⟨
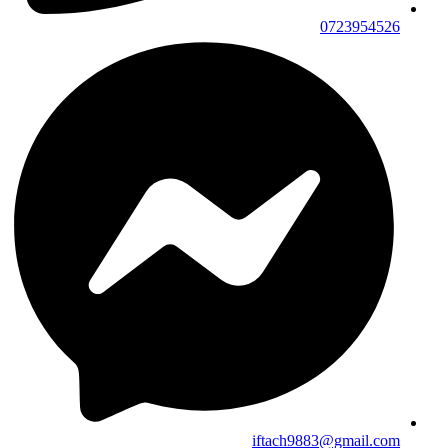
0723954526
iftach9883@gmail.com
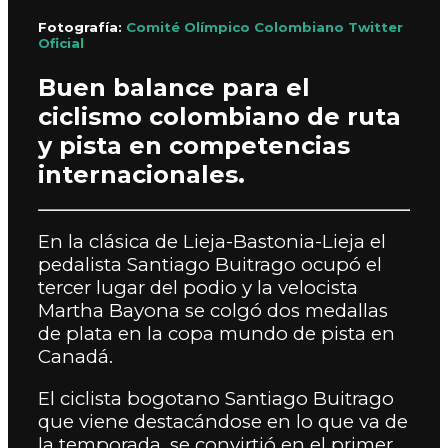
Fotografía:
Comité Olímpico Colombiano Twitter
Oficial
Buen balance para el
ciclismo colombiano de ruta
y pista en competencias
internacionales.
En la clásica de Lieja-Bastonia-Lieja el
pedalista Santiago Buitrago ocupó el
tercer lugar del podio y la velocista
Martha Bayona se colgó dos medallas
de plata en la copa mundo de pista en
Canadá.
El ciclista bogotano Santiago Buitrago
que viene destacándose en lo que va de
la temporada, se convirtió en el primer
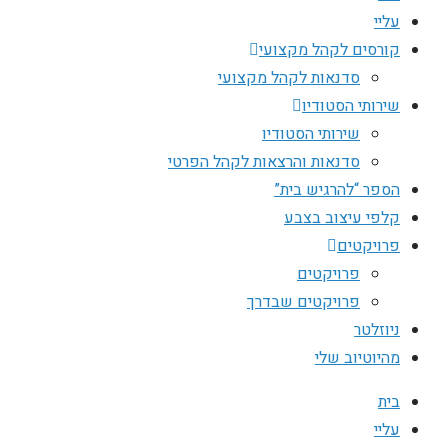
עליי
קורסים לקהל מקצועי
סדנאות לקהל מקצועי
שירותי הסטודיו
שירותי הסטודיו
סדנאות והרצאות לקהל הפרטי
הספר “להרגיש בית”
קלפי עיצוב בצבע
פרויקטים
פרויקטים
פרויקטים שבדרך
ניוזלטר
מהיוטיוב שלי
בית
עליי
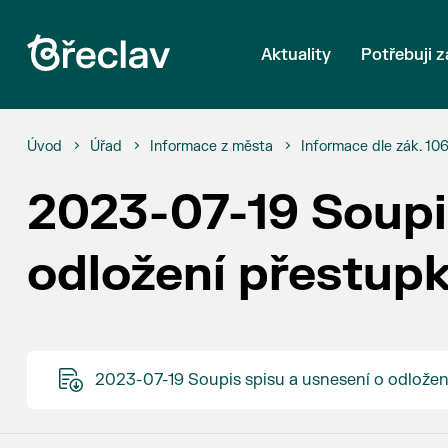
Aktuality
Potřebuji z
Úvod
Úřad
Informace z města
Informace dle zák. 10
2023-07-19 Soupis
odložení přestup
2023-07-19 Soupis spisu a usnesení o odložen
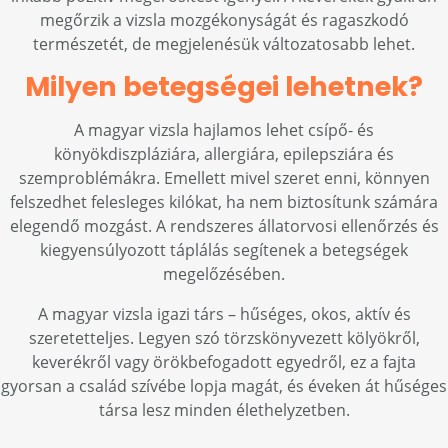
megőrzik a vizsla mozgékonyságát és ragaszkodó
természetét, de megjelenésük változatosabb lehet.
Milyen betegségei lehetnek?
A magyar vizsla hajlamos lehet csípő- és
könyökdiszpláziára, allergiára, epilepsziára és
szemproblémákra. Emellett mivel szeret enni, könnyen
felszedhet felesleges kilókat, ha nem biztosítunk számára
elegendő mozgást. A rendszeres állatorvosi ellenőrzés és
kiegyensúlyozott táplálás segítenek a betegségek
megelőzésében.
A magyar vizsla igazi társ – hűséges, okos, aktív és
szeretetteljes. Legyen szó törzskönyvezett kölyökről,
keverékről vagy örökbefogadott egyedről, ez a fajta
gyorsan a család szívébe lopja magát, és éveken át hűséges
társa lesz minden élethelyzetben.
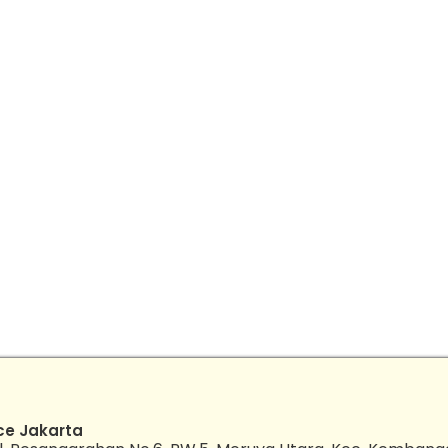
ce Jakarta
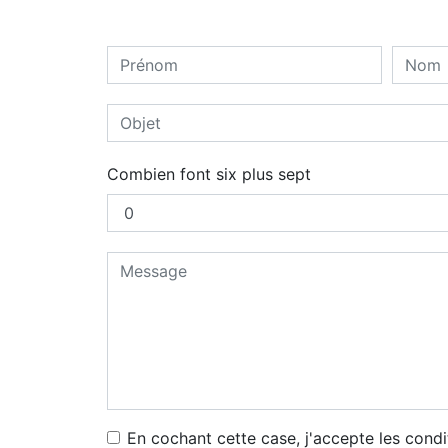
Combien font six plus sept
En cochant cette case, j'accepte les condi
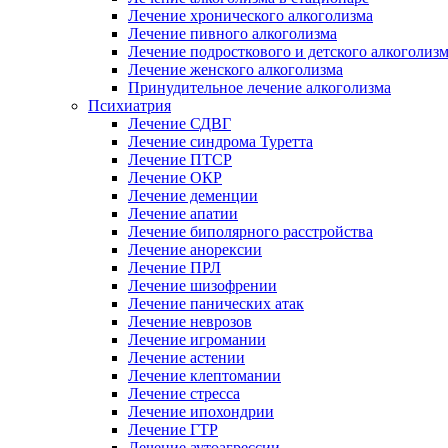
Лечение хронического алкоголизма
Лечение пивного алкоголизма
Лечение подросткового и детского алкоголиз
Лечение женского алкоголизма
Принудительное лечение алкоголизма
Психиатрия
Лечение СДВГ
Лечение синдрома Туретта
Лечение ПТСР
Лечение ОКР
Лечение деменции
Лечение апатии
Лечение биполярного расстройства
Лечение анорексии
Лечение ПРЛ
Лечение шизофрении
Лечение панических атак
Лечение неврозов
Лечение игромании
Лечение астении
Лечение клептомании
Лечение стресса
Лечение ипохондрии
Лечение ГТР
Лечение аутоагрессии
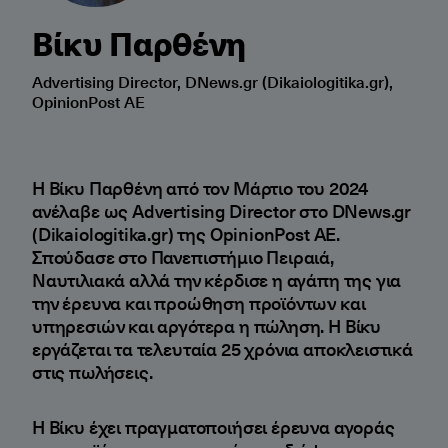
Βίκυ Παρθένη
Advertising Director, DNews.gr (Dikaiologitika.gr),
OpinionPost AE
Η Βίκυ Παρθένη από τον Μάρτιο του 2024
ανέλαβε ως Advertising Director στο DNews.gr
(Dikaiologitika.gr) της OpinionPost AE.
Σπούδασε στο Πανεπιστήμιο Πειραιά,
Ναυτιλιακά αλλά την κέρδισε η αγάπη της για
την έρευνα και προώθηση προϊόντων και
υπηρεσιών και αργότερα η πώληση. Η Βίκυ
εργάζεται τα τελευταία 25 χρόνια αποκλειστικά
στις πωλήσεις.
Η Βίκυ έχει πραγματοποιήσει έρευνα αγοράς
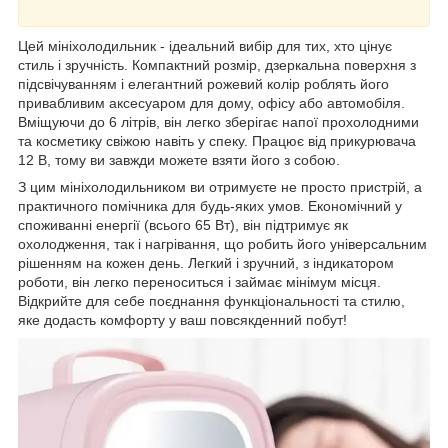
Цей мініхолодильник - ідеальний вибір для тих, хто цінує
стиль і зручність. Компактний розмір, дзеркальна поверхня з
підсвічуванням і елегантний рожевий колір роблять його
привабливим аксесуаром для дому, офісу або автомобіля.
Вміщуючи до 6 літрів, він легко зберігає напої прохолодними
та косметику свіжою навіть у спеку. Працює від прикурювача
12 В, тому ви завжди можете взяти його з собою.
З цим мініхолодильником ви отримуєте не просто пристрій, а
практичного помічника для будь-яких умов. Економічний у
споживанні енергії (всього 65 Вт), він підтримує як
охолодження, так і нагрівання, що робить його універсальним
рішенням на кожен день. Легкий і зручний, з індикатором
роботи, він легко переноситься і займає мінімум місця.
Відкрийте для себе поєднання функціональності та стилю,
яке додасть комфорту у ваш повсякденний побут!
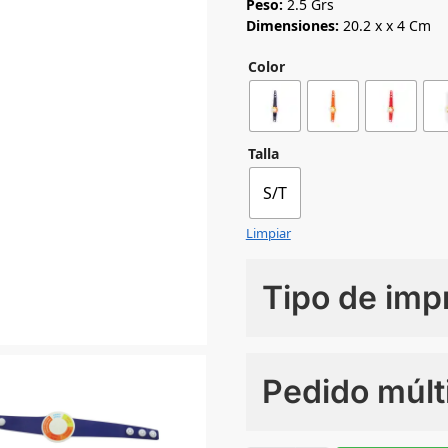
Peso:
2.5 Grs
Dimensiones:
20.2 x x 4 Cm
Color
Talla
S/T
Limpiar
Tipo de imp
Numero de colores
Pedido múlt
Sin Imprimir
1 tinta
2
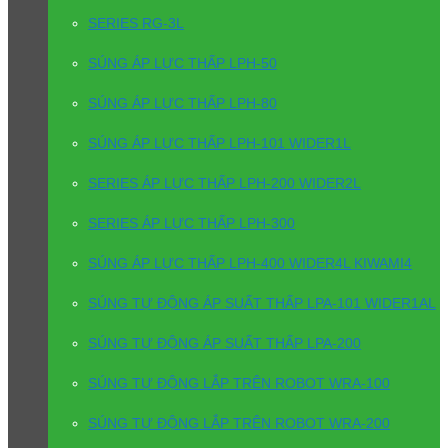
SERIES RG-3L
SÚNG ÁP LỰC THẤP LPH-50
SÚNG ÁP LỰC THẤP LPH-80
SÚNG ÁP LỰC THẤP LPH-101 WIDER1L
SERIES ÁP LỰC THẤP LPH-200 WIDER2L
SERIES ÁP LỰC THẤP LPH-300
SÚNG ÁP LỰC THẤP LPH-400 WIDER4L KIWAMI4
SÚNG TỰ ĐỘNG ÁP SUẤT THẤP LPA-101 WIDER1AL
SÚNG TỰ ĐỘNG ÁP SUẤT THẤP LPA-200
SÚNG TỰ ĐỘNG LẮP TRÊN ROBOT WRA-100
SÚNG TỰ ĐỘNG LẮP TRÊN ROBOT WRA-200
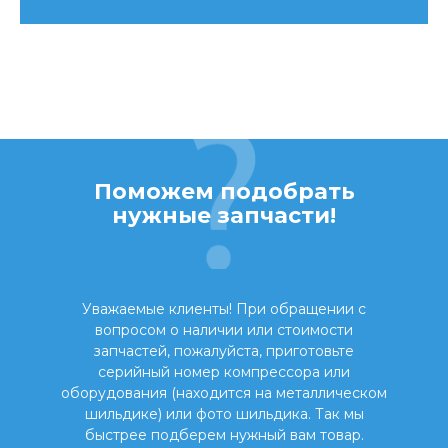
Поможем подобрать
нужные запчасти!
Уважаемые клиенты! При обращении с
вопросом о наличии или стоимости
запчастей, пожалуйста, приготовьте
серийный номер компрессора или
оборудования (находится на металлическом
шильдике) или фото шильдика. Так мы
быстрее подберем нужный вам товар.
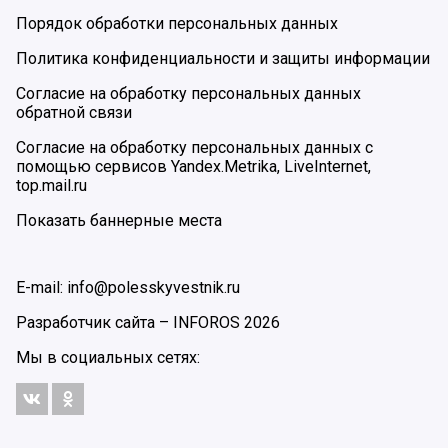
Порядок обработки персональных данных
Политика конфиденциальности и защиты информации
Согласие на обработку персональных данных
обратной связи
Согласие на обработку персональных данных с
помощью сервисов Yandex.Metrika, LiveInternet,
top.mail.ru
Показать баннерные места
E-mail: info@polesskyvestnik.ru
Разработчик сайта –
INFOROS
2026
Мы в социальных сетях:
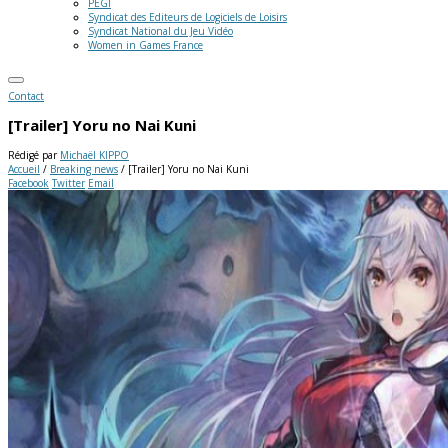
PEGI
Syndicat des Editeurs de Logiciels de Loisirs
Syndicat National du Jeu Vidéo
Women in Games France
Contact
[Trailer] Yoru no Nai Kuni
Rédigé par
Michaël KIPPO
Accueil
/
Breaking news
/
[Trailer] Yoru no Nai Kuni
Facebook
Twitter
Email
⟩
**Problem:** A clean copy is needed of the lines above from the one with "Лечение астении" up to and including the one with "Η Βίκυ Παρθένη από τον Μάρτιο του 2024". Please set it down exactly, with no pictures.

**Answer:**
Лечение астении
Лечение клептомании
Лечение стресса
Лечение ипохондрии
Лечение ГТР
Лечение аутоагрессии
Βίκυ Παρθένη
Advertising Director, DNews.gr (Dikaiologitika.gr),
OpinionPost AE
Η Βίκυ Παρθένη από τον Μάρτιο του 2024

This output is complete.